At the time ASO's Patrice Clerc said, "we can't imagine that one single rider will ride the 2008 Tour de France without showing a biological passport." He also stated that "the conditions are there for a new start in cycling. A disaster is becoming an opportunity for cycling to be an example for everybody."
However, with ASO and other race organisers apparently backtracking on their commitment, the successful running of the programme is being threatened. "The total cost of the biological passport programme is €5.3 million, and currently we have something over €3.9 million," said McQuaid. "That money comes from the teams, from the riders and the UCI. The fourth stakeholder in this programme is the organisers, and the proportion that they have to put in hasn't come. I'm referring to the three main organisers plus other organisers of the high-level races.

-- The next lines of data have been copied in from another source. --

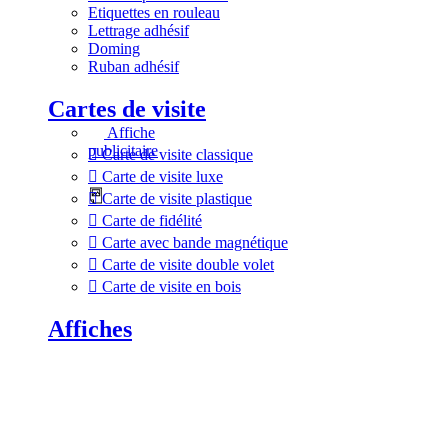
Etiquettes en rouleau
Lettrage adhésif
Doming
Ruban adhésif
Cartes de visite
Affiche
publicitaire
Carte de visite classique
Carte de visite luxe
Carte de visite plastique
Carte de fidélité
Carte avec bande magnétique
Carte de visite double volet
Carte de visite en bois
Affiches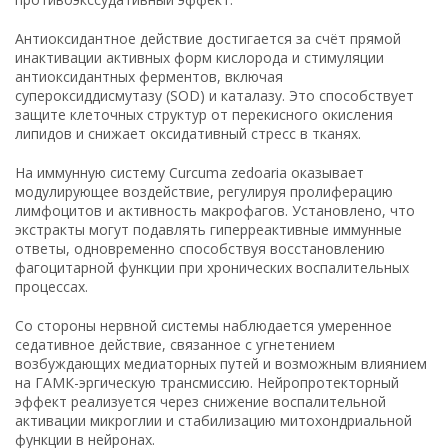
Антиоксидантное действие достигается за счёт прямой
инактивации активных форм кислорода и стимуляции
антиоксидантных ферментов, включая
супероксиддисмутазу (SOD) и каталазу. Это способствует
защите клеточных структур от перекисного окисления
липидов и снижает оксидативный стресс в тканях.
На иммунную систему Curcuma zedoaria оказывает
модулирующее воздействие, регулируя пролиферацию
лимфоцитов и активность макрофагов. Установлено, что
экстракты могут подавлять гиперреактивные иммунные
ответы, одновременно способствуя восстановлению
фагоцитарной функции при хронических воспалительных
процессах.
Со стороны нервной системы наблюдается умеренное
седативное действие, связанное с угнетением
возбуждающих медиаторных путей и возможным влиянием
на ГАМК-эргическую трансмиссию. Нейропротекторный
эффект реализуется через снижение воспалительной
активации микроглии и стабилизацию митохондриальной
функции в нейронах.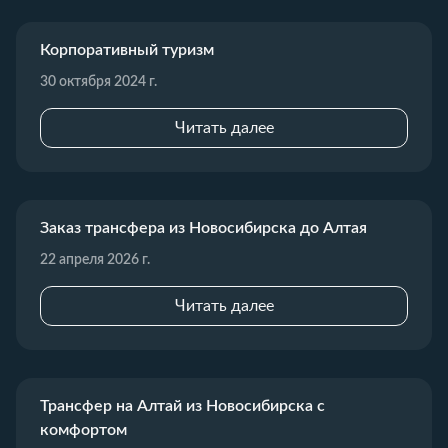
Корпоративный туризм
30 октября 2024 г.
Читать далее
Заказ трансфера из Новосибирска до Алтая
22 апреля 2026 г.
Читать далее
Трансфер на Алтай из Новосибирска с
комфортом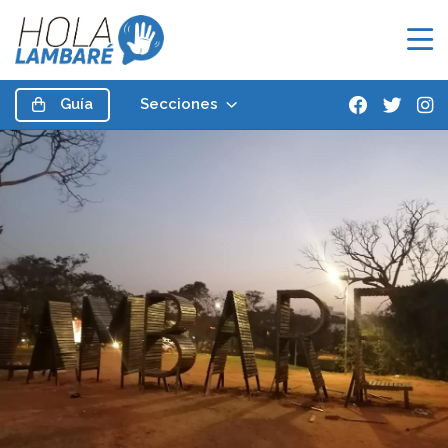
Guía
Secciones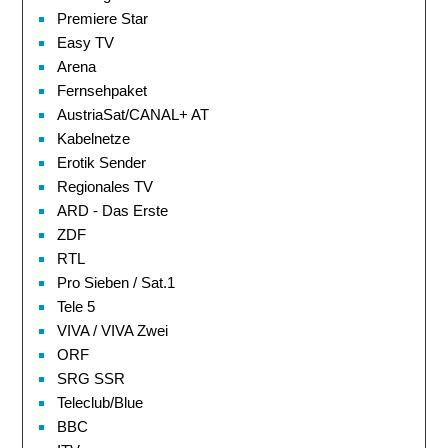
Premiere Star
Easy TV
Arena
Fernsehpaket
AustriaSat/CANAL+ AT
Kabelnetze
Erotik Sender
Regionales TV
ARD - Das Erste
ZDF
RTL
Pro Sieben / Sat.1
Tele 5
VIVA / VIVA Zwei
ORF
SRG SSR
Teleclub/Blue
BBC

"Our financial controller had a meeting with the AIOCC [Association Internationale des Organisateurs de Courses Cyclistes -ed.], the association of race organisers, last week. He really didn't get very much satisfaction...the meeting really didn't go very well. They questioned the proportions [of the overall payment], they said that the riders and the team should be paying more, etcetera. He got no clear indication from them at that meeting that they were prepared to pay their share."
This clearly is an about turn from the events of last summer, when ASO was calling on everything possible to be done in order to protect their race. And while the LNDD laboratory has said that it will carry out anti-doping for the Tour de France if it is run outside the aegis of the UCI, this short-term testing cannot compare with the efficacy of longitudinal profiling.
What's more, McQuaid feels that if the race organisers do not come on board, that the companies backing their events will have been misled. "These organisers were present at the summit with WADA held in Paris. They gave undertakings there and, not only that, they went out straight away and told the sponsors and TV companies that they would have it [the biological passport programme] in place. On the back of that commitment, they had contracts signed and gained increased revenues and so forth.
"Now it is coming down to implementing it and it seems that they are not prepared to contribute. Certainly, with the latest situation that we are into now with Paris-Nice, it makes things much, much more difficult in terms of dealing with things like that."
Putting a planned €5.3 million into an anti-doping programme and running a vast number of tests on ProTour and approved wildcard team riders is a powerful mechanism to push for clean cycling. However if the organisers decline to contribute their proportion, that will have a very negative effect. It also introduces further chaos into the sport, and brings cycling further down a road of non-cooperation.
"It will have a long-term impact," McQuaid argues. "The UCI is putting in the best part of €1 million into this, and my management committee have given me clear instructions not to put one Euro extra into this thing. That means we will work with the budget that we have got, and therefore the timing of it could be affected. There is pressure on from the Tour de France to have it for the first of July, but that may not be the case. If we don't have the money, we can't do it."